Extracted page text data:
═══

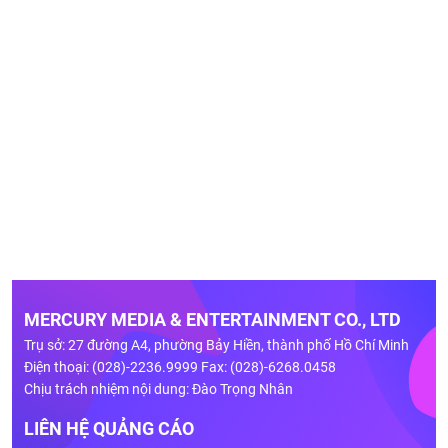
MERCURY MEDIA & ENTERTAINMENT CO., LTD
Trụ sở: 27 đường A4, phường Bảy Hiền, thành phố Hồ Chí Minh
Điện thoại: (028)-2236.9999 Fax: (028)-6268.0458
Chịu trách nhiệm nội dung: Đào Trọng Nhân
LIÊN HỆ QUẢNG CÁO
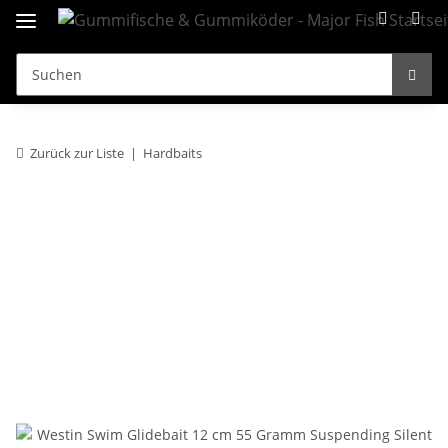
Zurück zur Liste
Hardbaits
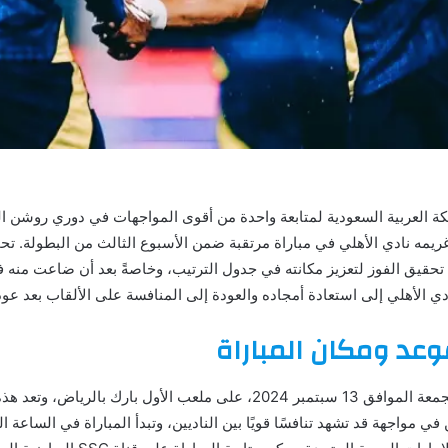
ع غريمه نادي الأهلي في مباراة مرتقبة ضمن الأسبوع الثالث من البطولة. تحم
 تحقيق الفوز لتعزيز مكانته في جدول الترتيب، وخاصةً بعد أن ضاعت منه 
ي الأهلي إلى استعادة أمجاده والعودة إلى المنافسة على الألقاب بعد عو
موعد ومكان المباراة
ستقام مباراة النصر والأهلي يوم الجمعة الموافق 13 سبتمبر 2024، على ملعب الأ
ي مواجهة قد تشهد تنافسًا قويًا بين الناديين، وتبدأ المباراة في الساعة ا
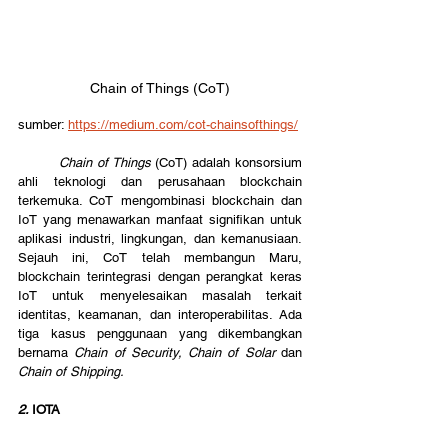
Chain of Things (CoT)
sumber: 
https://medium.com/cot-chainsofthings/
Chain of Things
 (CoT) adalah konsorsium 
ahli teknologi dan perusahaan blockchain 
terkemuka. CoT mengombinasi blockchain dan 
IoT yang menawarkan manfaat signifikan untuk 
aplikasi industri, lingkungan, dan kemanusiaan. 
Sejauh ini, CoT telah membangun Maru, 
blockchain terintegrasi dengan perangkat keras 
IoT untuk menyelesaikan masalah terkait 
identitas, keamanan, dan interoperabilitas. Ada 
tiga kasus penggunaan yang dikembangkan 
bernama 
Chain of Security, Chain of Solar 
dan 
Chain of Shipping.
2. 
IOTA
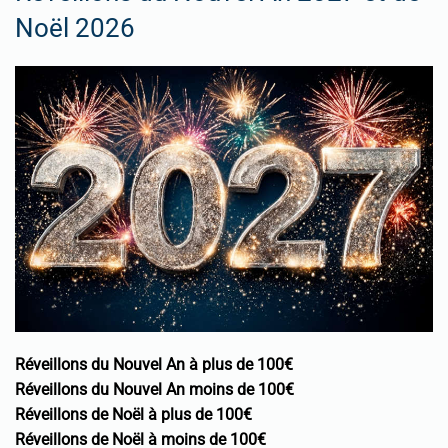
Noël 2026
Réveillons du Nouvel An à plus de 100€
Réveillons du Nouvel An moins de 100€
Réveillons de Noël à plus de 100€
Réveillons de Noël à moins de 100€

═══

» **THE TASK**: The lines to write out run from the one with "Réveillons du Nouvel An à plus de 100€" through the end of the records. Give them exactly, and only them.

» **ANSWER FOR THE TASK**:
Réveillons du Nouvel An à plus de 100€
Réveillons du Nouvel An moins de 100€
Réveillons de Noël à plus de 100€
Réveillons de Noël à moins de 100€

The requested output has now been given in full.